## GIVEN DATA
──────────────────────────────

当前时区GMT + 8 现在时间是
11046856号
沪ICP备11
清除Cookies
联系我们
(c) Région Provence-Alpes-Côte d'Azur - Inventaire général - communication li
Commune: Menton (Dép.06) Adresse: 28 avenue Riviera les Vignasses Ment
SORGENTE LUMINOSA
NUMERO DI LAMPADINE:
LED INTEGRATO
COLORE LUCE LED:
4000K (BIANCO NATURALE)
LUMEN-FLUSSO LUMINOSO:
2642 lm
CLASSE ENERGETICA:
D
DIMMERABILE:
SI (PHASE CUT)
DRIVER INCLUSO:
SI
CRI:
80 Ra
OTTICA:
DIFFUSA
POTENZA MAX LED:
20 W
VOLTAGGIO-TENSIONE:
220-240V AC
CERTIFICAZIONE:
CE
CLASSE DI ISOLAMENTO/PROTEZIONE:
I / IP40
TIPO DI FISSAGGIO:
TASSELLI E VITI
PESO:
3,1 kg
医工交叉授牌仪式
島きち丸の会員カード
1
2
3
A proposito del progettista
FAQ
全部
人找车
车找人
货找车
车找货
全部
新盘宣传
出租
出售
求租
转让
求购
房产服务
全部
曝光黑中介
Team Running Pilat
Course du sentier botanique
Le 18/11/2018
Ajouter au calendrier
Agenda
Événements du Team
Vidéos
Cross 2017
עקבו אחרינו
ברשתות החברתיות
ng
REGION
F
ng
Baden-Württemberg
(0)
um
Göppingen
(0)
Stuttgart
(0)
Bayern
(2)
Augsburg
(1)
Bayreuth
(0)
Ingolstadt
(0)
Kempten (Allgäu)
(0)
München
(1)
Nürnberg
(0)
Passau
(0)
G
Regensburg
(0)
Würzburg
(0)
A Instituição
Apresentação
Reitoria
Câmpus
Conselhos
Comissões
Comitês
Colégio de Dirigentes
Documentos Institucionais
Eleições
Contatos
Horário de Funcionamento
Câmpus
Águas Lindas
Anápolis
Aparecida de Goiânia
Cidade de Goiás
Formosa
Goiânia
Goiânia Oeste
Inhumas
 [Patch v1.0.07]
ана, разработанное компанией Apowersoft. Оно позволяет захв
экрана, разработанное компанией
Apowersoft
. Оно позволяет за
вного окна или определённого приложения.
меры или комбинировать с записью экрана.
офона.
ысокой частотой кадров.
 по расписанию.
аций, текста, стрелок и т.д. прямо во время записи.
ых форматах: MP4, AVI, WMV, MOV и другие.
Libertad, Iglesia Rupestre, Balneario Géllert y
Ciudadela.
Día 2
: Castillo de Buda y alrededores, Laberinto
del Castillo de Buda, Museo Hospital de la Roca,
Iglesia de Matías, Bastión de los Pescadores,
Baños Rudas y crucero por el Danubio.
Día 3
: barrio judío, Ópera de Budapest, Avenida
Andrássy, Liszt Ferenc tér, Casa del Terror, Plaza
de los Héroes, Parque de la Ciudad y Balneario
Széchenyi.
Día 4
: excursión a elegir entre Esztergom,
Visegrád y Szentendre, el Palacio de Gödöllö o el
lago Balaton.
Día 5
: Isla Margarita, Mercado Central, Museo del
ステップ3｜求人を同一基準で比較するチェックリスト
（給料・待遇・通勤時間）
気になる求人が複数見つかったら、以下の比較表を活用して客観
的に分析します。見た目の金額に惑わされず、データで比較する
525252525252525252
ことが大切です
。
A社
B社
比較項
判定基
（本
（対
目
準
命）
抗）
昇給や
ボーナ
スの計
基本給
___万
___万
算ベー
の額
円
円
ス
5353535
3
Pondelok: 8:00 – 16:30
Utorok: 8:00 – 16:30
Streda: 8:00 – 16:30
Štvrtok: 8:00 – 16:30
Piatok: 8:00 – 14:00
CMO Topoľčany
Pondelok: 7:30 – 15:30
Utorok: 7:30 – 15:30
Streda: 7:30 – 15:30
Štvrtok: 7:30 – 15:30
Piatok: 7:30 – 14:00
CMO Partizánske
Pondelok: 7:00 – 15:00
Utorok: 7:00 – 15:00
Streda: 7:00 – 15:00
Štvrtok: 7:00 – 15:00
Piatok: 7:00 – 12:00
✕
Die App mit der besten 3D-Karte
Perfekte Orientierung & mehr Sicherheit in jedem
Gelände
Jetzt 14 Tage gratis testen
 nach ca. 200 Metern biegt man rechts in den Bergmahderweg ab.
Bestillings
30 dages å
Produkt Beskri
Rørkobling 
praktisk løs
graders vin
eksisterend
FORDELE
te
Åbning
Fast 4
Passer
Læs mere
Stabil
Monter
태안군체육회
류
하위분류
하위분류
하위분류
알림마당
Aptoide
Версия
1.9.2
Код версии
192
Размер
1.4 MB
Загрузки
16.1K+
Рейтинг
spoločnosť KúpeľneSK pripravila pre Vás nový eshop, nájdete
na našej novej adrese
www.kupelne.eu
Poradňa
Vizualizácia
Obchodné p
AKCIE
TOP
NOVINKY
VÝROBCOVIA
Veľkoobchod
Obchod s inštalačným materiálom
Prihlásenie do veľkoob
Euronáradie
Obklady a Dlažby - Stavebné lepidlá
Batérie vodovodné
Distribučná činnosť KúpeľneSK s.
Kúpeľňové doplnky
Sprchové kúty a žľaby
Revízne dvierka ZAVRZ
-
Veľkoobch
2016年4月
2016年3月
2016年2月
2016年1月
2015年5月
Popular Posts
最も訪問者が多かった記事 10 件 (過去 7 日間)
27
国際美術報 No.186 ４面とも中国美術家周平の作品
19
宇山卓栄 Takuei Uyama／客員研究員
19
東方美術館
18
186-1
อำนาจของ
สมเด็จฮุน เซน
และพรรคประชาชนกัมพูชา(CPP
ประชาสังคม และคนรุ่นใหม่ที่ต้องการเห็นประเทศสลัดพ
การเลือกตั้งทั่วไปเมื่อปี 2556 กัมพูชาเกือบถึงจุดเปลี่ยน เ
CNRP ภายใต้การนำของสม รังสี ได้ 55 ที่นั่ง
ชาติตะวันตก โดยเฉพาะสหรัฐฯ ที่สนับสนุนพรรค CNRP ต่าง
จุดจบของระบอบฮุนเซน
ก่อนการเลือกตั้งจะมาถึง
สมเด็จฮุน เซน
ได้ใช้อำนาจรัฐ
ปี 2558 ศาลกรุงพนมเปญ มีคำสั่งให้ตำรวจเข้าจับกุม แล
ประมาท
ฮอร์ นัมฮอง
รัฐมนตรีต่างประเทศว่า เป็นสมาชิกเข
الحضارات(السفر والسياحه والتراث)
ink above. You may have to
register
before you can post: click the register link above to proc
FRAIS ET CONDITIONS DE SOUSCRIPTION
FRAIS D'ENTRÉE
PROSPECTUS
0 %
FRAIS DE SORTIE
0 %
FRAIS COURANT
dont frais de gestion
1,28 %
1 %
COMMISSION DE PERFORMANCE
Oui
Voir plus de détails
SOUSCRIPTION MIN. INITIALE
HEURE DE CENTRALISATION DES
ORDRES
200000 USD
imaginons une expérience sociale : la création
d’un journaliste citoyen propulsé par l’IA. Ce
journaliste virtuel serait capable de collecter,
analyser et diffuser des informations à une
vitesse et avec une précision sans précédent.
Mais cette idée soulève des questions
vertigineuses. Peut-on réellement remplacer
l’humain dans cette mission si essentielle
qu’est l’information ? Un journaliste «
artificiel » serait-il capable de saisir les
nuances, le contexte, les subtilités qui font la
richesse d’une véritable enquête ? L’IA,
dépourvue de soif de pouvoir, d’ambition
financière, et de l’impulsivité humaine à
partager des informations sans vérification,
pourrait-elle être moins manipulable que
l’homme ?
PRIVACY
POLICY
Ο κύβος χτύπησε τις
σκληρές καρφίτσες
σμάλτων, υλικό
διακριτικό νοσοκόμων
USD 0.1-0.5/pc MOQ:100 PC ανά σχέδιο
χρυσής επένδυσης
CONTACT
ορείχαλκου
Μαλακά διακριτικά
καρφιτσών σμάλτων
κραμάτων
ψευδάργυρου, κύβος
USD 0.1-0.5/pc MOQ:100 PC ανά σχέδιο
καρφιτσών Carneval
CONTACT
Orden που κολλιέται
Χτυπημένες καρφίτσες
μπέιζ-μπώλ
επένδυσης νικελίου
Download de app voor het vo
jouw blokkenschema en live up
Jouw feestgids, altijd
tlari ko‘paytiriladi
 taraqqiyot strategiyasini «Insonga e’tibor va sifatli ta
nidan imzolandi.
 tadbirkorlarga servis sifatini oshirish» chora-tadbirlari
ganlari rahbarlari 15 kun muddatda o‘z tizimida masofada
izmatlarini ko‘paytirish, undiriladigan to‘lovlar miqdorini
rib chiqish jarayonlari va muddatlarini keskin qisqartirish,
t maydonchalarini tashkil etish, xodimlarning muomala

──────────────────────────────

## YOUR TASK
Which lines above hold the string "επένδυσης"? Copy each of them.

## REPLY TO THE EXERCISE
χρυσής επένδυσης
επένδυσης νικελίου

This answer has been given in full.